In a television interview two decades ago, the fringe congressman stated unequivocally that if he were president, he would dissolve the Brazilian congress and stage a military takeover.

Now that the congressman is president of Brazil, there are fears that he is thinking about how to carry out that plan. Bolsonaro, a former army captain who has frequently lamented the fall of Brazil’s military dictatorship, has recently questioned not only whether he will run in next year’s elections, but whether elections will be held at all.

Some of the country’s most powerful political voices, including former President Michel Temer, are concerned that Bolsonaro will try to use unsubstantiated claims of electoral fraud to derail or overturn a vote he lost.

Bolsonaro’s increasingly brazen remarks are part of a months-long, Trump-style campaign to undermine trust in the electoral system and turn its processes into a high-stakes political battle. Now, as Latin America’s largest democracy braces itself for what is expected to be a tumultuous election, it faces a familiar paradox: The man leading the assault on its electoral process is the very person most recently awarded its highest office.
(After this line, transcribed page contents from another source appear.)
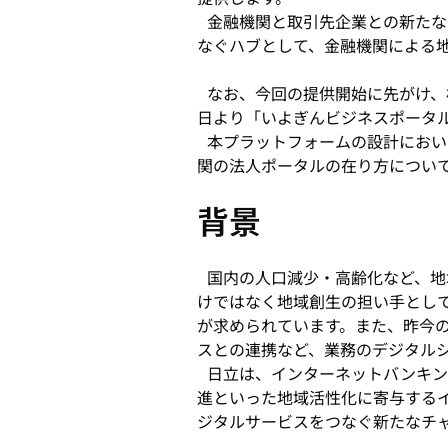
金融機関と取引先企業との新たな
なぐハブとして、金融機関による
なお、今回の提供開始に先がけ、株
日より「いよぎんビジネスポータ
本プラットフォームの設計におい
関の法人ポータルの在り方につい
背景
国内の人口減少・高齢化など、地
けではなく地域創生の担い手とし
が求められています。また、昨今の
スとの連携など、業務のデジタル
日立は、インターネットバンキン
進といった地域活性化に寄与する
ジタルサービスをつなぐ新たなチ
Bolsonaro has been making unsubstantiated claims of electoral fraud for years. Prior to the 2018 presidential election, he stated that the only way he could lose was through fraud. He then claimed he had won by a much larger margin than the official tally indicated. Last year, he repeated President Donald Trump’s claims about the 2016 U.S. election: “There was a lot of fraud there.”

However, in recent months, he has become increasingly fixated on Brazil’s electronic voting machines, alleging without evidence that the system is rife with fraud. He believes the country should switch to paper ballots and has repeatedly urged Congress to do so.

This week, he painted Brazil’s election as part of a larger plot by unnamed forces to re-elect leftist politician Luiz Inácio Lula da Silva to the presidency. Lula, who was imprisoned on corruption charges before being released, now leads Bolsonaro in presidential polls.

Bolsonaro’s presidential office defended him as a “active and tireless defender of democracy and the Brazilian constitution” in a statement. According to officials, Bolsonaro wants a transparent process in which every vote is counted.

Few believe Bolsonaro has a realistic chance of undoing an election. Analysts argue that his rhetoric reveals his political weakness. His approval ratings have plummeted to all-time lows. More than 545,000 Brazilians have died as a result of the coronavirus, and congressional investigators are looking into his government’s inaction in the face of the pandemic. He is being investigated for failing to report suspicions of government corruption in the purchase of an Indian vaccine.

However, in a country that was only liberated from the yoke of a military dictatorship in 1985 and has been wary of the military’s involvement in politics ever since, there is a sense that anything is possible.

Bolsonaro has amassed an unprecedented number of military officials in his administration. His policies are widely supported by security forces. A segment of his base has repeatedly urged him to stage a military takeover, which he has fueled by attending their rallies. After Trump supporters in the United States attempted to overturn the election results, Bolsonaro warned that if Brazil did not change its electoral system, it would face a “even worse problem.” Braga Netto, his defense minister, reportedly threatened to cancel the elections if the country did not use paper ballots — a newspaper report Netto denied Thursday morning.

A sustained assault on the legitimacy of the election in a country polarized by Bolsonaro’s presidency could undermine democracy for years to come. Millions of people could feel cheated after the election, as has happened in the United States.

According to Lilia Moritz Schwarcz, an anthropologist at the University of Sao Paulo and a visiting professor at Princeton, Brazil today is haunted by the “specter of a dictatorship.” But it isn’t the lingering effects of decades under a military regime, she claims, but rather the fear of Bolsonaro’s apparent authoritarian tendencies.